Por que razão tantas pessoas compreendem rapidamente e de forma intuitiva este conceito altamente abstrato de “idade subjetiva”, como lhe chamam, quando aleatoriamente se fala nisso? Se pensarmos bem, é bizarro. Certamente, a maioria de nós não acredita ser mais baixo ou mais alto do que realmente é. Não pensamos em nós mesmos como tendo orelhas mais pequenas, narizes mais compridos ou cabelo mais encaracolado. A maior parte de nós também sabe onde os nossos corpos estão no espaço, algo a que os fisiologistas chamam de “propriocepção”.
No entanto, parece que é muito difícil conseguirmo-nos localizar no tempo. Um amigo, com quase 60 anos, disse-me recentemente que sempre que se olha ao espelho fica mais assustado com a sua aparência do que infeliz — “como se houvesse algum erro” foram as suas palavras exatas. (Os encontros com antigos colegas de escola podem ter esse mesmo efeito confuso. Olhamos em volta para os nossos colegas mais gordos e pensamos como é possível que se tenham rendido tão violentamente ao passar do tempo; depois vemos fotos nossas daquele mesmo evento e percebemos: oh...) O abismo entre a idade que temos e a idade que achamos ter pode, muitas vezes, ser medido em anos-luz — ou pelo menos num número elevado de anos terrestres.

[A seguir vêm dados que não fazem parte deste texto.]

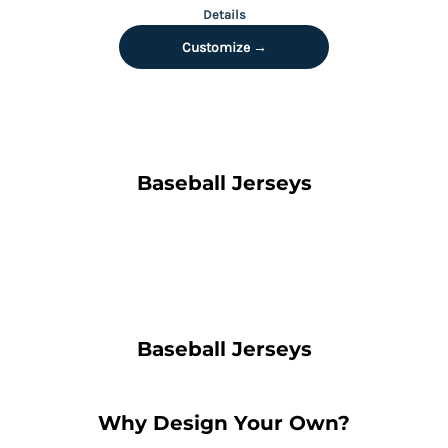
Details
Customize →
Baseball Jerseys
Baseball Jerseys
Why Design Your Own?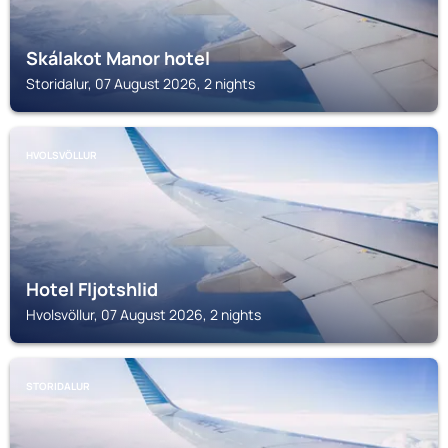
Skálakot Manor hotel
Storidalur, 07 August 2026, 2 nights
HVOLSVÖLLUR
Hotel Fljotshlid
Hvolsvöllur, 07 August 2026, 2 nights
STORIDALUR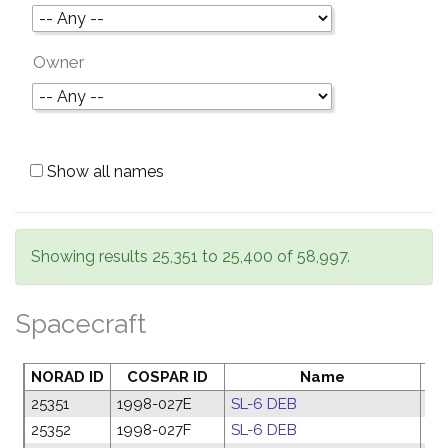
Owner
Show all names
Showing results 25,351 to 25,400 of 58,997.
Spacecraft
NORAD ID
COSPAR ID
Name
La
25351
1998-027E
SL-6 DEB
06
25352
1998-027F
SL-6 DEB
06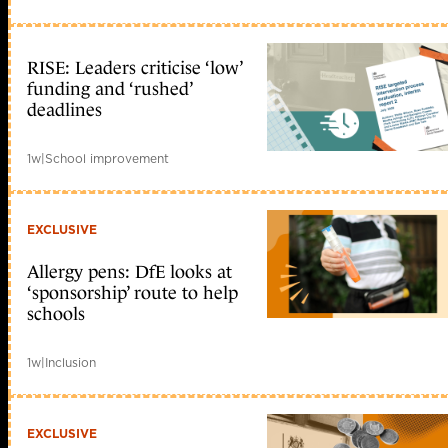
RISE: Leaders criticise ‘low’
funding and ‘rushed’
deadlines
1w
|
School improvement
EXCLUSIVE
Allergy pens: DfE looks at
‘sponsorship’ route to help
schools
1w
|
Inclusion
EXCLUSIVE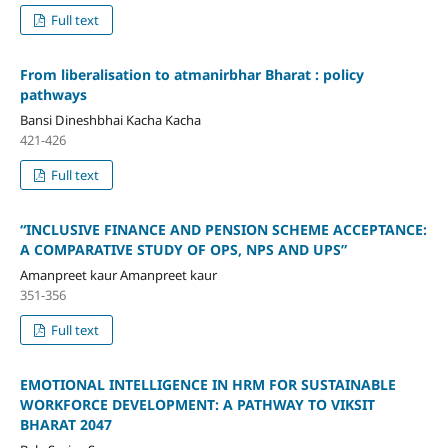
Full text
From liberalisation to atmanirbhar Bharat : policy
pathways
Bansi Dineshbhai Kacha Kacha
421-426
Full text
“INCLUSIVE FINANCE AND PENSION SCHEME ACCEPTANCE:
A COMPARATIVE STUDY OF OPS, NPS AND UPS”
Amanpreet kaur Amanpreet kaur
351-356
Full text
EMOTIONAL INTELLIGENCE IN HRM FOR SUSTAINABLE
WORKFORCE DEVELOPMENT: A PATHWAY TO VIKSIT
BHARAT 2047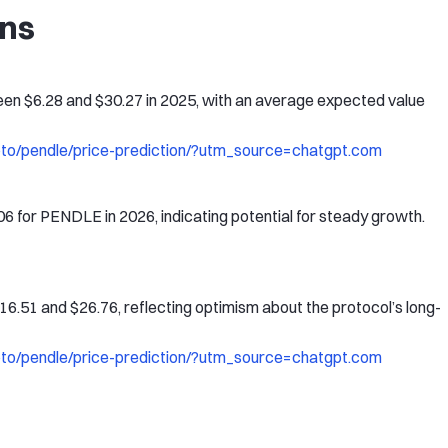
ons
en $6.28 and $30.27 in 2025, with an average expected value
pto/pendle/price-prediction/?utm_source=chatgpt.com
06 for PENDLE in 2026, indicating potential for steady growth.
.51 and $26.76, reflecting optimism about the protocol’s long-
pto/pendle/price-prediction/?utm_source=chatgpt.com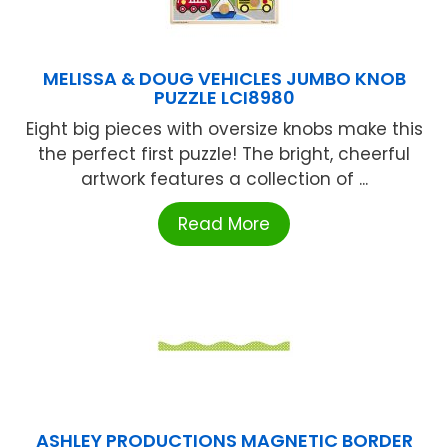
MELISSA & DOUG VEHICLES JUMBO KNOB
PUZZLE LCI8980
Eight big pieces with oversize knobs make this
the perfect first puzzle! The bright, cheerful
artwork features a collection of ...
Read More
ASHLEY PRODUCTIONS MAGNETIC BORDER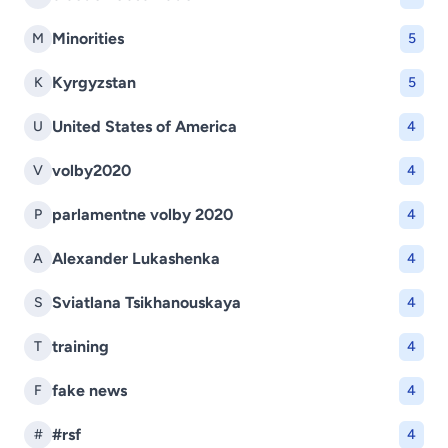
Minorities
M
5
Kyrgyzstan
K
5
United States of America
U
4
volby2020
V
4
parlamentne volby 2020
P
4
Alexander Lukashenka
A
4
Sviatlana Tsikhanouskaya
S
4
training
T
4
fake news
F
4
#rsf
#
4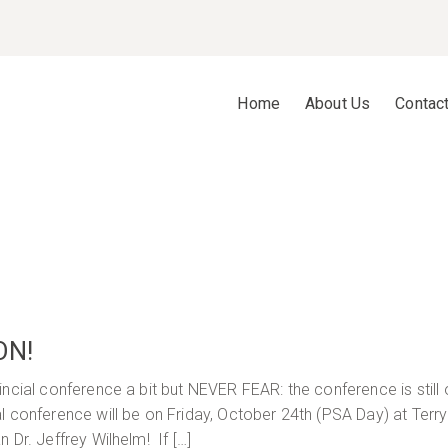
Home
About Us
Contac
ON!
ncial conference a bit but NEVER FEAR: the conference is still 
l conference will be on Friday, October 24th (PSA Day) at Terr
 Dr. Jeffrey Wilhelm! If […]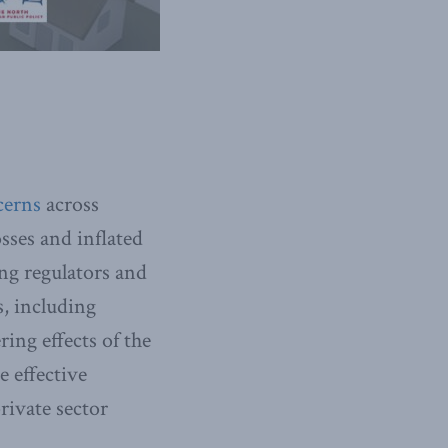
cerns
across
osses and inflated
ng regulators and
s, including
ring effects of the
 effective
ivate sector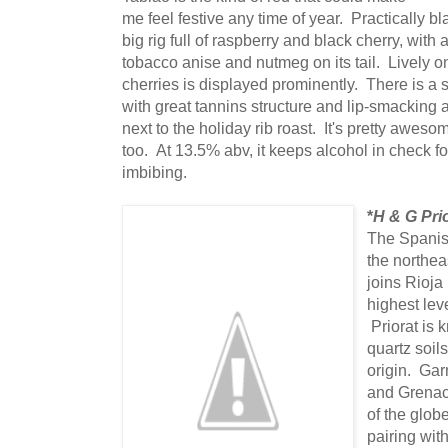
me feel festive any time of year. Practically bl
big rig full of raspberry and black cherry, with
tobacco anise and nutmeg on its tail. Lively on
cherries is displayed prominently. There is a 
with great tannins structure and lip-smacking ac
next to the holiday rib roast. It's pretty aweso
too. At 13.5% abv, it keeps alcohol in check fo
imbibing.
*
H & G Pri
The Spanish
the northea
joins Rioja
highest lev
Priorat is 
quartz soils
origin. Gar
and Grenach
of the globe
pairing with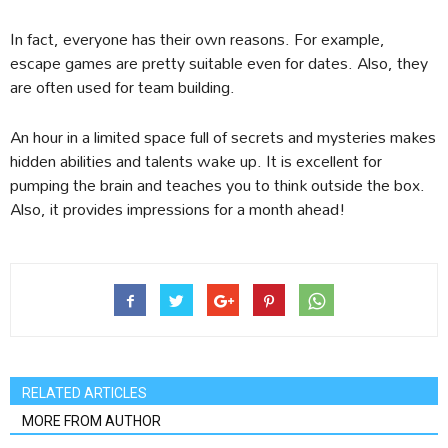
In fact, everyone has their own reasons. For example,
escape games are pretty suitable even for dates. Also, they
are often used for team building.
An hour in a limited space full of secrets and mysteries makes
hidden abilities and talents wake up. It is excellent for
pumping the brain and teaches you to think outside the box.
Also, it provides impressions for a month ahead!
RELATED ARTICLES
MORE FROM AUTHOR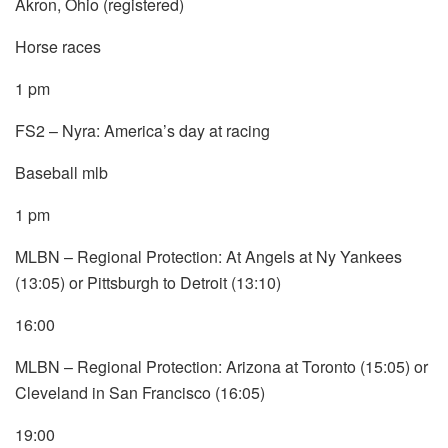
Akron, Ohio (registered)
Horse races
1 pm
FS2 – Nyra: America’s day at racing
Baseball mlb
1 pm
MLBN – Regional Protection: At Angels at Ny Yankees
(13:05) or Pittsburgh to Detroit (13:10)
16:00
MLBN – Regional Protection: Arizona at Toronto (15:05) or
Cleveland in San Francisco (16:05)
19:00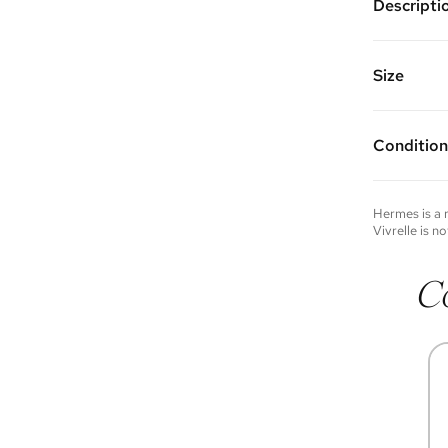
Descripti
Color: Be
Features: 
pocket, an
Size
Made of H
Vivrelle 
9.75" W x 
FAQs for 
Strap Dro
Condition
Condition 
to experie
Please not
Hermes
is a
you wish t
Vivrelle is no
contact u
C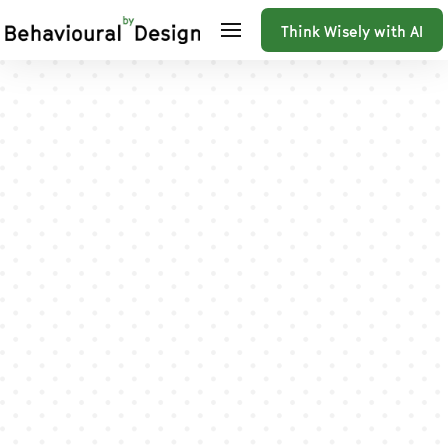
Think Wisely with AI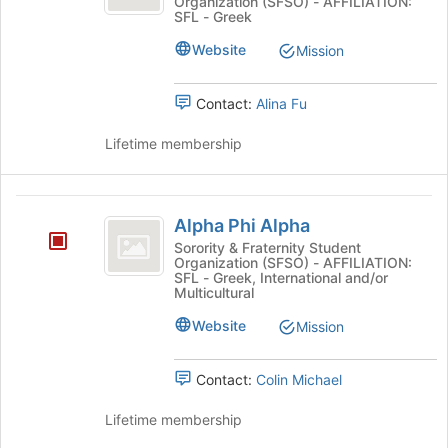
Organization (SFSO) - AFFILIATION:
SFL - Greek
Website
Mission
Contact:
Alina Fu
Lifetime membership
Alpha
Alpha Phi Alpha
Phi
Sorority & Fraternity Student
Organization (SFSO) - AFFILIATION:
Alpha
SFL - Greek, International and/or
Multicultural
Website
Mission
Contact:
Colin Michael
Lifetime membership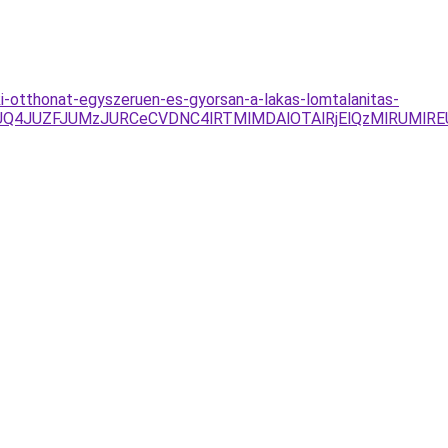
-ki-otthonat-egyszeruen-es-gyorsan-a-lakas-lomtalanitas-
JUQ4JUZFJUMzJURCeCVDNC4lRTMlMDAlOTAlRjElQzMlRUMlR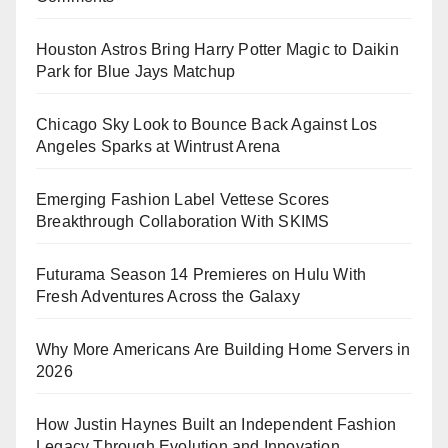
Houston Astros Bring Harry Potter Magic to Daikin
Park for Blue Jays Matchup
Chicago Sky Look to Bounce Back Against Los
Angeles Sparks at Wintrust Arena
Emerging Fashion Label Vettese Scores
Breakthrough Collaboration With SKIMS
Futurama Season 14 Premieres on Hulu With
Fresh Adventures Across the Galaxy
Why More Americans Are Building Home Servers in
2026
How Justin Haynes Built an Independent Fashion
Legacy Through Evolution and Innovation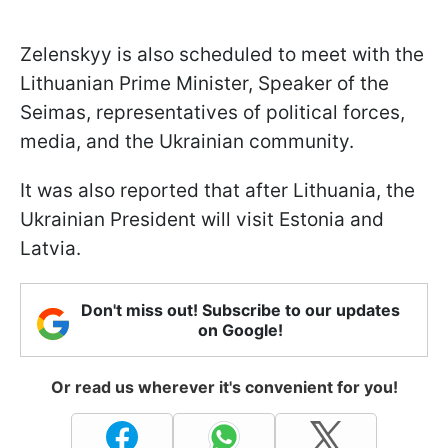
Zelenskyy is also scheduled to meet with the
Lithuanian Prime Minister, Speaker of the
Seimas, representatives of political forces,
media, and the Ukrainian community.
It was also reported that after Lithuania, the
Ukrainian President will visit Estonia and
Latvia.
Don't miss out! Subscribe to our updates
on Google!
Or read us wherever it's convenient for you!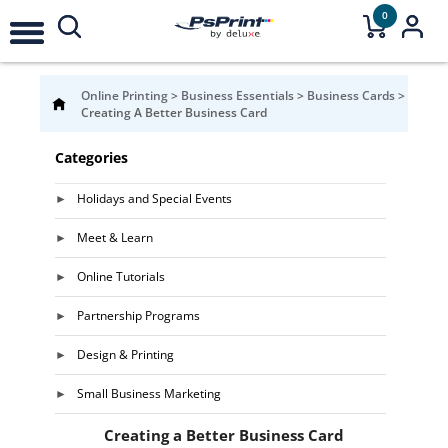
0
Online Printing
>
Business Essentials
>
Business Cards
>
Creating A Better Business Card
Categories
Holidays and Special Events
Meet & Learn
Online Tutorials
Partnership Programs
Design & Printing
Small Business Marketing
Creating a Better Business Card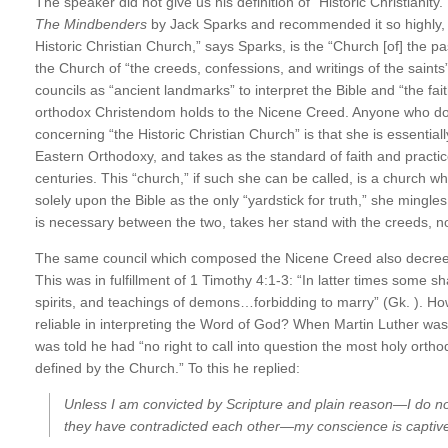
The speaker did not give us his definition of “Historic Christianity.
The Mindbenders
by Jack Sparks and recommended it so highly, 
Historic Christian Church,” says Sparks, is the “Church [of] the 
the Church of “the creeds, confessions, and writings of the sain
councils as “ancient landmarks” to interpret the Bible and “the fait
orthodox Christendom holds to the Nicene Creed. Anyone who do
concerning “the Historic Christian Church” is that she is essenti
Eastern Orthodoxy, and takes as the standard of faith and practice
centuries. This “church,” if such she can be called, is a church whi
solely upon the Bible as the only “yardstick for truth,” she mingles
is necessary between the two, takes her stand with the creeds, n
The same council which composed the Nicene Creed also decreed i
This was in fulfillment of 1 Timothy 4:1-3: “In latter times some sh
spirits, and teachings of demons…forbidding to marry” (Gk. ). Ho
reliable in interpreting the Word of God? When Martin Luther was
was told he had “no right to call into question the most holy orth
defined by the Church.” To this he replied:
Unless I am convicted by Scripture and plain reason—I do not
they have contradicted each other—my conscience is captive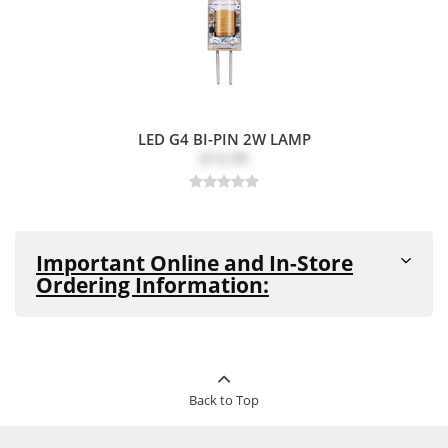
LED G4 BI-PIN 2W LAMP
$10.90
Important Online and In-Store
Ordering Information:
All products are in stock and available for purchase in-
store and online unless noted as
"Out-of-Stock"
or
"Special Order Item"
(see details below)
This product can be ordered in-store
Back to Top
Special
and online. This product cannot be
Order
returned. Pickup and delivery times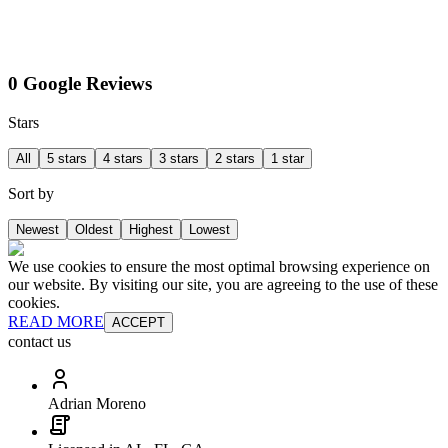
0 Google Reviews
Stars
All
5 stars
4 stars
3 stars
2 stars
1 star
Sort by
Newest
Oldest
Highest
Lowest
We use cookies to ensure the most optimal browsing experience on
our website. By visiting our site, you are agreeing to the use of these
cookies.
READ MORE
ACCEPT
contact us
Adrian Moreno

Como seria de esperar, existem estudos que examinam esse fenómeno. (Há estudos sobre tudo.) Como seria também de esperar, a maioria dos estudos é muito pouco imaginativo. Muitos têm as suas origens no campo da gerontologia, focam-se principalmente nos resultados para a saúde, o que significa que perguntam aos participantes com quantos anos se sentem, o que, geralmente, leva esses participantes a pensar que querem saber com quantos anos se sentem fisicamente, o que provoca então a conclusão nada surpreendente de que, se se sentem mais velhos, provavelmente são, no sentido em que estão a envelhecer mais depressa.
Mas “com quantos anos se sente?” é uma pergunta completamente diferente de “quantos anos tem, na sua cabeça?”. O estudo mais inspirado que li sobre a idade subjetiva, de 2006, perguntava isso mesmo aos seus 1470 participantes de uma vila dinamarquesa (sendo a Dinamarca o tipo de lugar onde este género de estudos são feitos). O que os dois autores descobriram é que os adultos com mais de 40 anos se sentem, em média, cerca de 20% mais jovens do que a sua idade real. “Fizemos este estudo, e os dados foram maravilhosos”, diz David C. Rubin (75 anos na vida real, 60 na sua cabeça), um dos autores do estudo e professor de Psicologia e Neurociência na Duke University. “Com todas estas curvas bonitas e suaves.”
A razão pela qual estamos possuídos por este desejo de subtrair é outra questão. Rubin e Dorthe Berntsen, coautora, não fizeram dela o foco deste estudo em particular, e os investigadores que o fazem propõem muitas vezes uma resposta brutal e previsível — ou seja, que muitas pessoas consideram que envelhecer é uma catástrofe, o que, embora seja verdade, parece contar apenas uma parte da história. É possível chegar também a uma conclusão diferente: que ver-se como mais jovem é uma forma de otimismo e não de negação. Mostra que cada um imagina ter muitos anos generativos à sua frente, que não será apagado, que o seu futuro não é um longo e temeroso corredor de portas trancadas.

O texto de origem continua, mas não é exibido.